However, according to a recent study, even if the non-condensable gas is collected in the non-condensable gas vent pipe 10 and discharged outside the vessel, the turbine bleed air is condensed during heat exchange and becomes a drain. It has been found that high concentration oxygen gas is still dissolved. The mechanism of dissolving the oxygen gas in the drain will now be described in more detail.

[0013] The solubility of oxygen gas in the drain
According to Henry's law, when bubbles are trapped in the drain, the dissolved oxygen gas concentration sharply increases. That is, when bubbles are trapped in the drain, the pressure of the bubbles rises due to the water pressure, and the turbine bleed is drained more quickly under the influence of the surrounding drain. Of the non-condensable gas dissolved in the bubbles, the oxygen gas has an increased partial pressure, and the solubility in the drain increases. Then, the bubbles become smaller and the curvature of the surface becomes larger, so that the pressure of the bubbles is further increased due to the influence of the surface tension, and the turbine bleed is further condensed, and the non-condensable gas is further dissolved in the drain. Eventually, the bubbles disappear and the drain contains a high concentration of oxygen gas.

When the behavior of the drain is observed in detail based on the results of the research, as shown in FIG. 11, the feed water heater, as shown in FIG. The drain generated in the section 13 flows to the drain cooling section 16 with bubbles 17 through the gap between the drain inlet 15 and the partition plate 14 supporting the heat transfer tube 8. Therefore,
The drain system after the drain cooling unit 16 may be in contact with the high-concentration dissolved oxygen gas, and may cause corrosion of each component. For this reason, the drain generated in the steam condensing unit 13 is discharged by the drain cooling unit 16
It is necessary to realize a feed water heater that keeps the concentration of dissolved oxygen gas low when flowing through the water.

The present invention has been made in view of the above circumstances, and a dilution condenser section for previously diluting an uncondensable gas is provided near a drain cooling section to make a drain having a low oxygen gas concentration. It is an object of the present invention to provide a feed water heater that supplies water to a drain cooling unit and maintains the drain water cooling unit in a stable state so as not to cause corrosion.

[0016]

In order to achieve the above object, a feed water heater according to the present invention is characterized in that a water chamber and a main body are divided by a tube sheet as described in claim 1, and the main body is provided with a water chamber. In a feedwater heater that accommodates the heat transfer tube group supported by the support plate and includes a drain cooling unit that recovers heat generated in the heat transfer tube group, a dilution condensing chamber that excessively flows steam into the heat transfer tube group. It is provided with a non-condensing gas chamber for almost completely condensing the vapor.

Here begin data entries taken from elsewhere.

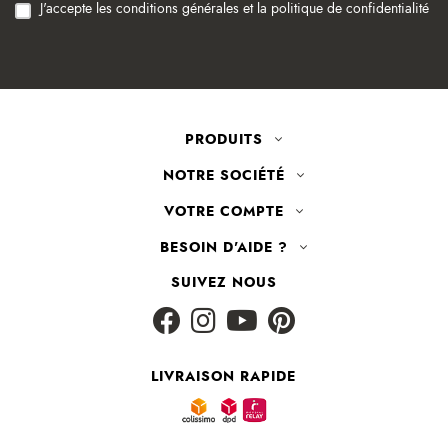
J'accepte les conditions générales et la politique de confidentialité
PRODUITS
NOTRE SOCIÉTÉ
VOTRE COMPTE
BESOIN D'AIDE ?
SUIVEZ NOUS
LIVRAISON RAPIDE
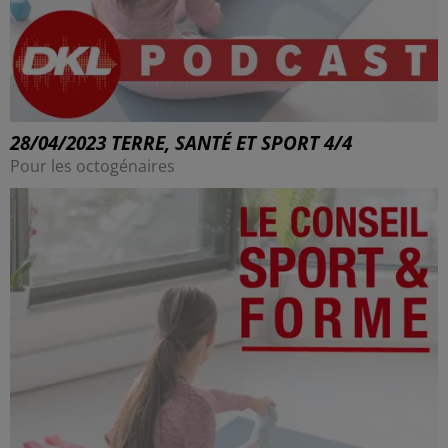
28/04/2023 TERRE, SANTÉ ET SPORT 4/4
Pour les octogénaires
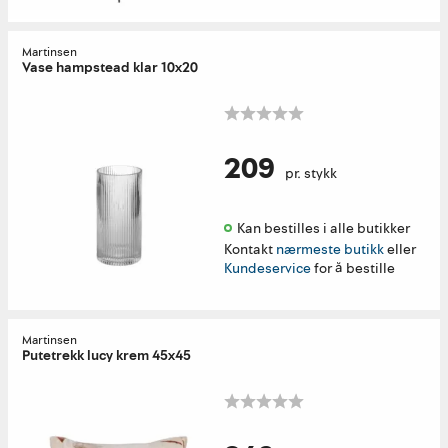
Martinsen
Vase hampstead klar 10x20
209
pr. stykk
Kan bestilles i alle butikker 
Kontakt
nærmeste butikk
eller
Kundeservice
for å bestille
Martinsen
Putetrekk lucy krem 45x45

In order to achieve the above object, in the feed water heater according to the present invention, the dilution condensing chamber is installed adjacent to the drain inlet to the drain cooling section, and the non-condensing is performed. The gas was installed adjacent to the dilution condensing chamber and opposed to the drain cooling unit.

In order to achieve the above object, in the feed water heater according to the present invention, the dilution condensing chamber is provided with a heat transfer tube group along the vertical direction of the steam inlet provided in the main body. It is formed in a box shape using a support plate for supporting the.

In order to achieve the above object, in the feed water heater according to the present invention, the dilution condensing chamber is provided between the steam inlet on the head side and the outside of the heat transfer tube group. Is provided with a flow guide that surrounds and forms.

In order to achieve the above object, the feed water heater according to the present invention, as described in claim 5, the flow guide has a steam port and bent portions formed at both ends. .

In order to achieve the above object, in the feed water heater according to the present invention, the dilution condensing chamber is formed by a partition plate and a partition plate that define a drain cooling section. It has a drain chamber.

In order to achieve the above object, a feed water heater according to the present invention has a dilution condensing chamber provided with a steam inlet on a support plate which is separated from a non-condensing gas chamber. It is.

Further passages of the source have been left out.